大伴旅人の心情を映す万葉集:鞆の浦と天木香樹を舞台にした悲しみの物語

福山市の文化

広島県福山市の鞆の浦を詠んだ和歌に「吾妹子之わぎもこが 見師鞆浦之みしとものうらの 天木香樹者むろのきは 常世有跡とこよにあれど 見之人曽奈吉みしひとぞなき」というものがあります。今回はその和歌に込められた思いやその背景について詳しく解説します。

大伴旅人の悲しみ

吾妹子之わぎもこが 見師鞆浦之みしとものうらの 天木香樹者むろのきは 常世有跡とこよにあれど 見之人曽奈吉みしひとぞなき

いとしい妻が往路に見た鞆の浦のむろの木は、まったく変わらずあるのに、見た妻は今はもういない。

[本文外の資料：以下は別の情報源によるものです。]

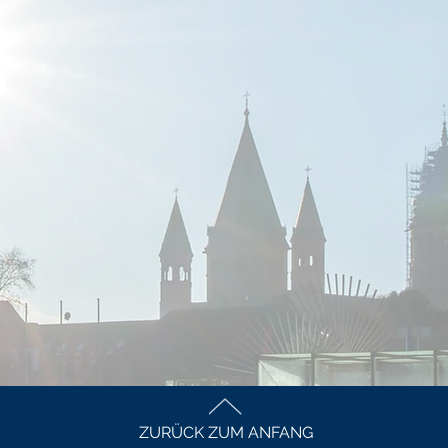
ZURÜCK ZUM ANFANG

これは大伴旅人おおとものたびとが詠んだ和歌です。大伴旅人は、飛鳥から奈良時代にかけての政治家で、詩人でもありました。彼が作ったこの和歌は、万葉集という詩集に収録されています。

727年(神亀4年)、太宰府の長官に赴任する時、旅人は妻の大件郎女おおとものいらつめとともに鞆の浦の天木香樹にお参りしたのでしょう。航海の安全か、11歳になる子の大伴家持おおとものやかもちの成長を祈願したのでしょうか。

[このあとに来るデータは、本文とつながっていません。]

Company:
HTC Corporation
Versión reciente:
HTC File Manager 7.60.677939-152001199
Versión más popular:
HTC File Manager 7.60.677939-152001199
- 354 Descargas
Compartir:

そして、730年(天平2年)、任期を終えて大納言となって都に帰る途中、この和歌を作りました。 実は、728年(神5年)に太辛府で妻を失っていたのです。

彼は、妻と一緒に見た鞆の浦の木、天木香樹を思い出しながら、和歌を詠みました。この木は、彼が妻を亡くした後も変わらずにそこに立っていました。しかし、その木を一緒に見た彼の妻はもういない。その悲しみを和歌に込めています。

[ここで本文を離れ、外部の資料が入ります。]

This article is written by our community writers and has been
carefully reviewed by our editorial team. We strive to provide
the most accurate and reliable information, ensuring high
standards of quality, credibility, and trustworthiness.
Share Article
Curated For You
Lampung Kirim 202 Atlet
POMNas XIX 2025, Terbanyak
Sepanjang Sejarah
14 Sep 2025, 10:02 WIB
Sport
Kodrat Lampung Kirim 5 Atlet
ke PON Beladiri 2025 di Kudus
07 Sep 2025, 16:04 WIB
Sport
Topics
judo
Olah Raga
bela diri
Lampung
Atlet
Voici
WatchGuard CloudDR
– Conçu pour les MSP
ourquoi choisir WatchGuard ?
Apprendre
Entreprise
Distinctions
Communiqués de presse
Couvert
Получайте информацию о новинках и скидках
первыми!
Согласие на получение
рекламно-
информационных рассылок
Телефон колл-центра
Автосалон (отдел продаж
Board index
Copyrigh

この和歌は、大伴旅人が妻を亡くした悲しみや、その後の生活の困難さを表しているのかもしれません。そして、この和歌を詠んだ翌年、大伴旅人は亡くなりました。

大伴旅人はどんな人?

大伴旅人おおとものたびとは、飛鳥から奈良時代にかけての政治家であり、大将軍としての業績を残した歌人です。父は妻は大伴安麻呂おおとものやすまろ大件郎女おおとものいらつめ、子は大伴家持おおとものやかもちです。

大伴旅人は、711年に従四位下という高い地位につき、そして724年には聖武天皇が即位したときに、さらに高い地位である正三位に任命されました。728年には九州地方の政治を統括する太宰府の長官に任命されました。この大宰府は、今の福岡県太宰府市にあります。彼が詠んだ和歌の多くは、太宰府にいた時に詠まれたものだと言われています。

2019年5月から令和となりましたが、「令和」の名前は大伴旅人が詠んだ「万葉集」の「梅花の歌」から取られました。この中にある「初春の令月にして、気淑く風和ぎ」という表現から、「令和」の二文字が取られました。これは、新しい時代の始まりとしてふさわしいと判断されたからです。また、「令和」には「人々が美しく心を寄せ合う中で文化が生まれ育つ」という意味が込められています。これは、一人一人が希望を持ち、花を咲かせられる国にしたいという願いが込められています。このように、「令和」は日本の古典である「万葉集」から取られ、新しい時代への願いを表現しています。

天木香樹は神木とされている木

天木香樹むろのきというのは、無呂杜松や這杜松という木の古い名前です。この木は鞆の浦をはじめ瀬戸内地方にたくさん生息しています。『福山志料』という本では「この木よき香あり」として、神木と記しています。

また、福山市無形文化財である「お手火神事」では、お手火に8本のムロノ木が巻き付けられます。

歌碑

この和歌の歌碑の場所は、広島県福山市鞆町の対潮楼石垣下バラ園内にあります。1964年に設置されました。揮毫は当時の福山市長・徳永豊です。